Monday, 16 January 2012

Forking hell

I'm more or less resigned to the fact that constantly worrying about being a good enough mum goes with the territory - along with enough guilt to fill a year's worth of maxi nappies and an overpowering fear that I may be raising the next Adolf Hitler. Sometimes, however, I do something so monumentally stupid that even I wonder if I shouldn't just call Childline myself and have Isabel taken far away from me for her own protection.

It happened like this: Isabel was tucking into her dinner (mainly smearing it across the highchair, her face, the floor, aiming it at the tv and occasionally getting some in her mouth). For some reason, I had grabbed a disposable plastic fork to feed her with.

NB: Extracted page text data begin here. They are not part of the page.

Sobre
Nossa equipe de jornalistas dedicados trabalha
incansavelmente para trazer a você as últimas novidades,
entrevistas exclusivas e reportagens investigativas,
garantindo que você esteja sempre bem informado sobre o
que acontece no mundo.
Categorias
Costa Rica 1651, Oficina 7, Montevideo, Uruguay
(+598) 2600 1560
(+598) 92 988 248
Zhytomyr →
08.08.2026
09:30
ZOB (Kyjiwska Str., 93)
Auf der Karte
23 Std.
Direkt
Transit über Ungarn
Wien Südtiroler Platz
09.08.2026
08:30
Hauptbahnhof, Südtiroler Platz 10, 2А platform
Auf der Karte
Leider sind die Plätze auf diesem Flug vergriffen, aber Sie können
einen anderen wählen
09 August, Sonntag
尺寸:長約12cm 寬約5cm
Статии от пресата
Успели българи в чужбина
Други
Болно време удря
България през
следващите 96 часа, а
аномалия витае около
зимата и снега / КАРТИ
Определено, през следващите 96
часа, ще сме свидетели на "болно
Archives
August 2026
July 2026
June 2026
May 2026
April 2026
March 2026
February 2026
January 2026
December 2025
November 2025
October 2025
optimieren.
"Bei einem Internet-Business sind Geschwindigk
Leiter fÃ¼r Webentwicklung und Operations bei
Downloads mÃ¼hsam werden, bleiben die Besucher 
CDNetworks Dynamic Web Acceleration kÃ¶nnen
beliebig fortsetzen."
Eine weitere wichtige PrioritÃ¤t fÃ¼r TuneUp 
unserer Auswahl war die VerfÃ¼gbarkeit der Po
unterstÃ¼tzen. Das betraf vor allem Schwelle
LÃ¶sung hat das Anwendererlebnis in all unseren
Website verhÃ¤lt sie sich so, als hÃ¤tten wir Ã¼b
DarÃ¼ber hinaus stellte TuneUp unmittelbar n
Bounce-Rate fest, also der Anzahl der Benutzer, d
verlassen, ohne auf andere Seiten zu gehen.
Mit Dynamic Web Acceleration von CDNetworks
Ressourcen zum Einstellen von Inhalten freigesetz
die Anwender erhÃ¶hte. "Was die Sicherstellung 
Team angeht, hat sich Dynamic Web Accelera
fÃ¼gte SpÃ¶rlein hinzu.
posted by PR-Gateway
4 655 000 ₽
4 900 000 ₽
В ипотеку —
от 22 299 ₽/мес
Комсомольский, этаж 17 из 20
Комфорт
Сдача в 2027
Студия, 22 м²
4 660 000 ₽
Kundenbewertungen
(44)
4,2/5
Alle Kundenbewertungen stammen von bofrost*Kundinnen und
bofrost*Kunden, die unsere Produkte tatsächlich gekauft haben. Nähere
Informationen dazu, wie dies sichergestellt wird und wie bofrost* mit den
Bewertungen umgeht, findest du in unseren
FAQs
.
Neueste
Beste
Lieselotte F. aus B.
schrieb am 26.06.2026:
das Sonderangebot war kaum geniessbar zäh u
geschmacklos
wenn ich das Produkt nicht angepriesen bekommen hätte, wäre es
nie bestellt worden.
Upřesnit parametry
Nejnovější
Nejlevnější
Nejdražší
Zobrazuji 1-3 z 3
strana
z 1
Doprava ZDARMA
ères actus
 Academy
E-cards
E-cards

Goodness knows why. Halfway through the meal, I suddenly realised that one of the prongs from the fork was missing. Cold sweat. Don't panic, I thought, it's probably in her bowl. I picked through the mushy veg. Nothing. Scrambling down, I quickly sifted through the sticky mess on the floor while Isabel dropped baked beans in my hair. Pulse racing, I grabbed my highly amused toddler out of the highchair and gave her a good shake to see if it had fallen down. Nothing. She giggled at me. Then she abruptly stopped giggling and bit me as hard as she could as I clumsily dug around in her mouth looking for the pointy plastic prong.

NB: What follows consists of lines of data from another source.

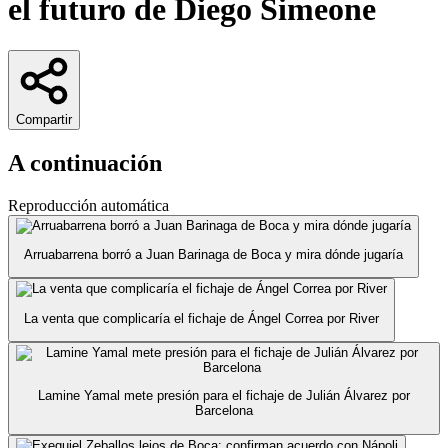
el futuro de Diego Simeone
Compartir
A continuación
Reproducción automática
Arruabarrena borró a Juan Barinaga de Boca y mira dónde jugaría
La venta que complicaría el fichaje de Ángel Correa por River
Lamine Yamal mete presión para el fichaje de Julián Álvarez por
Barcelona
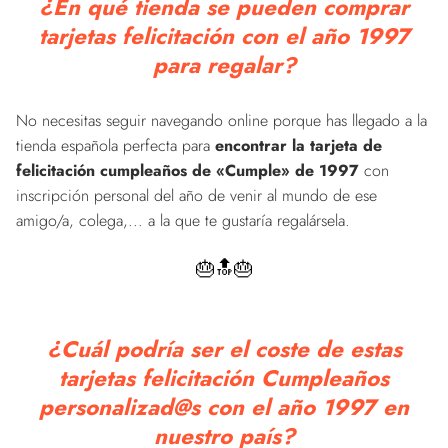
¿En qué tienda se pueden comprar
tarjetas felicitación con el año 1997
para regalar?
No necesitas seguir navegando online porque has llegado a la
tienda española perfecta para
encontrar la tarjeta de
felicitación cumpleaños de «Cumple» de 1997
con
inscripción personal del año de venir al mundo de ese
amigo/a, colega,... a la que te gustaría regalársela.
🎂🔝🎂
¿Cuál podría ser el coste de estas
tarjetas felicitación Cumpleaños
personalizad@s con el año 1997 en
nuestro país?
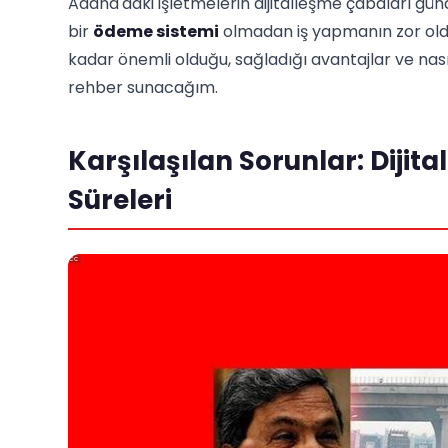
Adana'daki işletmelerin dijitalleşme çabaları gü
bir
ödeme sistemi
olmadan iş yapmanın zor old
kadar önemli olduğu, sağladığı avantajlar ve nasıl
rehber sunacağım.
Karşılaşılan Sorunlar: Dijita
Süreleri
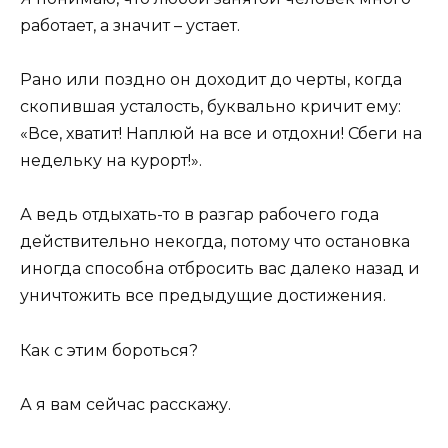
работает, а значит – устает.
Рано или поздно он доходит до черты, когда
скопившая усталость, буквально кричит ему:
«Все, хватит! Наплюй на все и отдохни! Сбеги на
недельку на курорт!».
А ведь отдыхать-то в разгар рабочего года
действительно некогда, потому что остановка
иногда способна отбросить вас далеко назад и
уничтожить все предыдущие достижения.
Как с этим бороться?
А я вам сейчас расскажу.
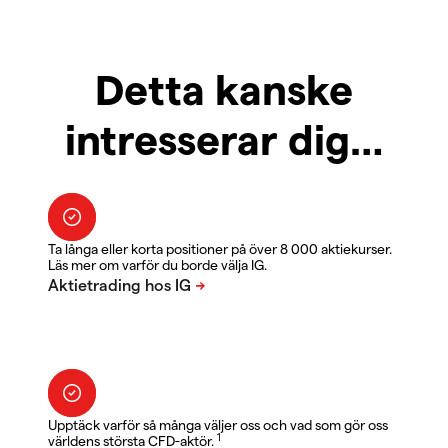
Detta kanske
intresserar dig…
Ta långa eller korta positioner på över 8 000 aktiekurser.
Läs mer om varför du borde välja IG.
Upptäck varför så många väljer oss och vad som gör oss
1
världens största CFD-aktör.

I never found it- I just sweated out the next few days looking for signs of unusually eye-watering straining (ouch). What I did learn from this umpteenth display of maternal ineptitude is Parenting Lesson No. Seven hundred million and two: do not feed your toddler with a disposable plastic fork. If you must, then count the prongs before you start, thus avoiding days of fretting and poo-sifting afterwards.

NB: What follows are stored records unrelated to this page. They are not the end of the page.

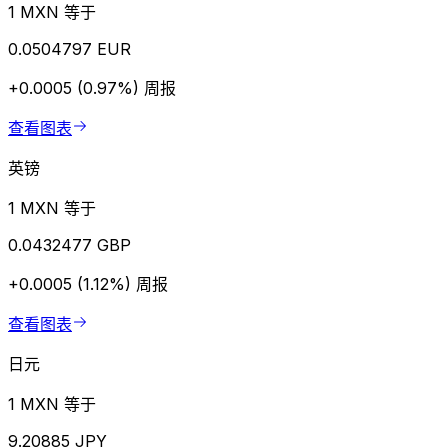
1 MXN 等于
0.0504797 EUR
+0.0005 (0.97%)
周报
查看图表
英镑
1 MXN 等于
0.0432477 GBP
+0.0005 (1.12%)
周报
查看图表
日元
1 MXN 等于
9.20885 JPY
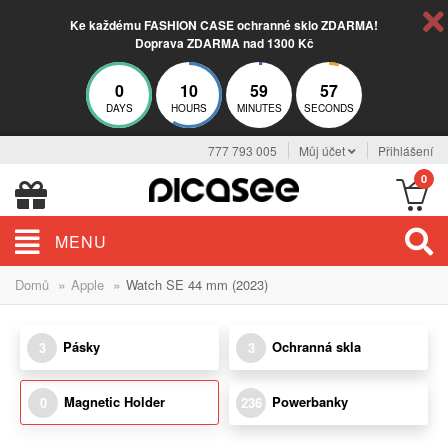
Ke každému FASHION CASE ochranné sklo ZDARMA!
Doprava ZDARMA nad 1300 Kč
0
10
59
57
DAYS
HOURS
MINUTES
SECONDS
777 793 005
Můj účet
Přihlášení
0
MENU
»
»
Domů
Apple
Watch SE 44 mm (2023)
Pásky
Ochranná skla
3
3
Magnetic Holder
Powerbanky
0
236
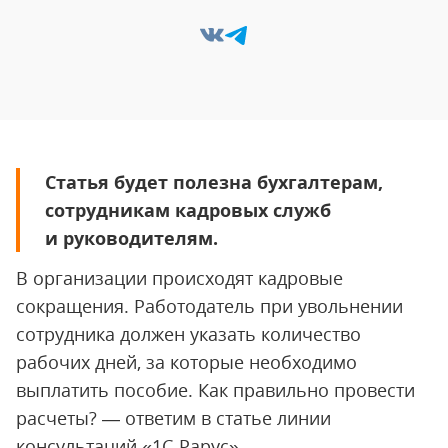
Статья будет полезна бухгалтерам,
сотрудникам кадровых служб
и руководителям.
В организации происходят кадровые
сокращения. Работодатель при увольнении
сотрудника должен указать количество
рабочих дней, за которые необходимо
выплатить пособие. Как правильно провести
расчеты? — ответим в статье линии
консультаций «1С-Рарус».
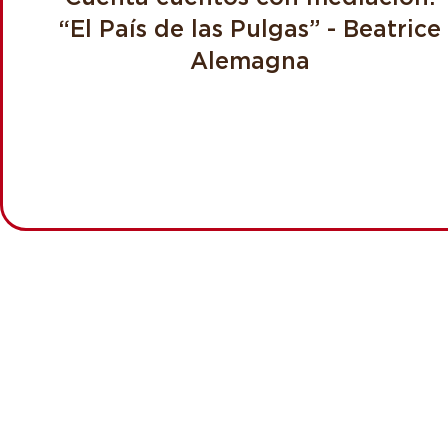
“El País de las Pulgas” - Beatrice
Alemagna
Desde 16:00 a 18:00 hrs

The thought that I'm responsible for teaching her about life is quite frankly terrifying.


cecile beaudoux said...

your posting will always make me laugh, you are so good at it

Mel said...

thanks cecile! how are you? no sign of the new arrival yet??? x

Dianna Gendron said...

Thank you for writing, for sharing! I adore it! Mamma Mel has such a fantastic way with words!


Faye said...

Matt and I are sitting here laughing away! Your poor child!! Lol!!

Mel said...

Hey Dianna, that's such a nice thing to say! Hope you're getting on well and enjoying life :)

Mel said...

Hi Faye, what can I say, it's tough being a mum! I'm much better at it when she's at nursery school all day... god help the next one! Lots of love to you both x

Jay at The Depp Effect said...

Ahahahah! Perhaps you should have done what we do when our dogs scarf down a chicken bone before we can retrieve it: feed her a slice of dry bread. Then you can sit back and say with confidence 'this too shall pass'.

Tee hee.

I'm glad she was OK! It's amazing what they do, and can survive. I'll never forget the day I gave my youngster a drink from one of our nicer glasses and he bit a chunk clean out of it. Talk about going cold!